Sounds doable, but let’s focus on the parts first. We need a chassis that can move smoothly, a low‑friction drivetrain, and a sound system that’s small enough to fit inside. Then we can wire a microcontroller to sync the motions to the beats. Don’t forget a power budget and a way to keep the weight balanced. If we get those right, the robot will be more than a gimmick—it’ll actually groove. Let’s sketch the frame and list the components.

Nice list, solid foundation. Let’s break the next sprint into three parts. 1. **CAD** - Open Fusion 360, start a new sketch on the X‑Y plane. - Draft the chassis footprint: 300 mm × 200 mm, centerline at 0,0. - Add mounting holes for the 3‑axis plate and the dual gearboxes. - Use 4 mm T‑slot slots for quick‑release bolts; keep spacing consistent so you can swap parts later. - Export the assembly as an STL for the 3‑mm polycarbonate enclosure and a DXF for the aluminum extrusions. 2. **BOM & Wiring** - Create a spreadsheet: Part, Qty, Source, Cost, Notes. - Group by subsystem (frame, drivetrain, audio, electronics). - For wiring, sketch a simple block diagram: * Motors → ESCs (if you use ESCs) → ESP32 PWM. * DAC → speaker driver → speaker. * ESP32 GPIOs → analog outputs for LED sync. * Battery pack → buck regulator → ESP32 + motor power rail. - Mark all connections and pin numbers; keep the diagram clear. 3. **Firmware Skeleton** - Set up an Arduino‑IDE or PlatformIO project. - Create a `main.cpp`: * Include `esp32.h`, `driver/gpio.h`. * `setup()` → Wi‑Fi, Bluetooth, PWM configuration. * `loop()` → read encoder values, adjust motor speed, trigger audio sync. - Write a simple state machine: `IDLE → MOVE → PLAY`. - Add a watchdog and a kill‑switch interrupt to shut everything down safely.

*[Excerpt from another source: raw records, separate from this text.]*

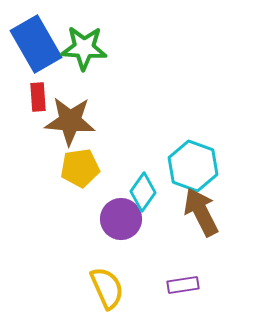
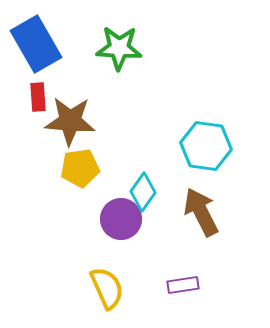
green star: moved 35 px right
cyan hexagon: moved 13 px right, 20 px up; rotated 12 degrees counterclockwise
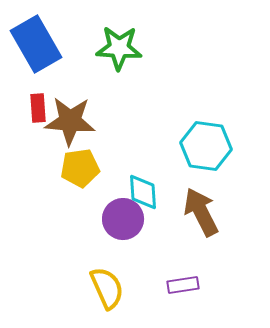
red rectangle: moved 11 px down
cyan diamond: rotated 39 degrees counterclockwise
purple circle: moved 2 px right
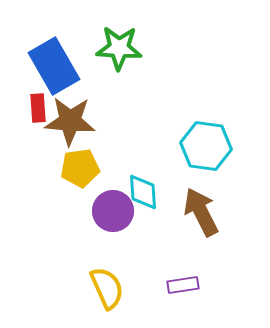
blue rectangle: moved 18 px right, 22 px down
purple circle: moved 10 px left, 8 px up
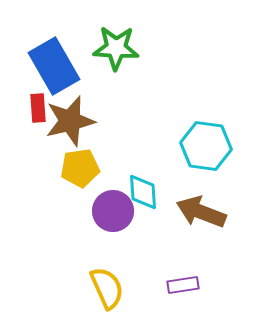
green star: moved 3 px left
brown star: rotated 18 degrees counterclockwise
brown arrow: rotated 42 degrees counterclockwise
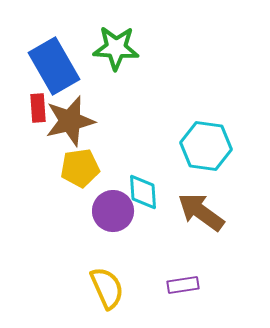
brown arrow: rotated 15 degrees clockwise
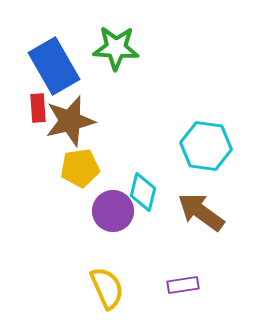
cyan diamond: rotated 18 degrees clockwise
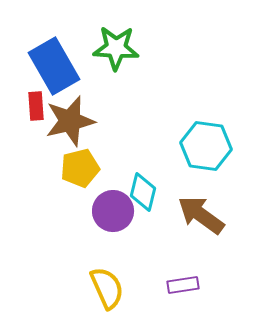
red rectangle: moved 2 px left, 2 px up
yellow pentagon: rotated 6 degrees counterclockwise
brown arrow: moved 3 px down
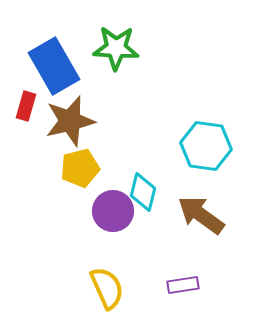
red rectangle: moved 10 px left; rotated 20 degrees clockwise
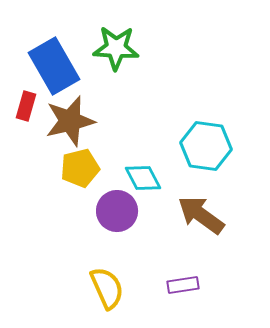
cyan diamond: moved 14 px up; rotated 42 degrees counterclockwise
purple circle: moved 4 px right
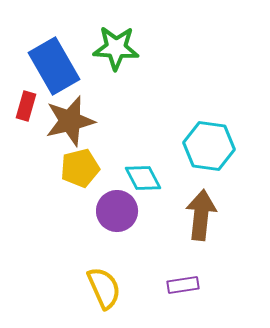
cyan hexagon: moved 3 px right
brown arrow: rotated 60 degrees clockwise
yellow semicircle: moved 3 px left
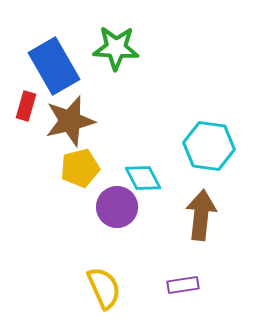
purple circle: moved 4 px up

Once the CAD files are ready, you can 3‑D print a prototype or order the aluminum pieces. Keep the power budget tight—2200 mAh at 12 V is enough for about two hours if the motors stay below 5 A each. If you hit any bottlenecks, we’ll swap out the gearboxes or add a secondary battery. Let me know when the sketches are done, and I’ll start checking the tolerances.

Great, the plan is tight. Keep the tolerances tight on the T‑slots—any wobble and the motors won’t line up. Once the STL’s out, run a quick fit test on the CAD to see if the battery and speaker clear the frame. The firmware state machine is fine, just remember to debounce the kill switch and set a short watchdog timeout so it doesn’t stay in play mode if the Wi‑Fi drops. When the prototype rolls in, we’ll run a few test dances and tweak the weight distribution. Keep the logs clear and we’ll iron out any hiccups. Let's get it built.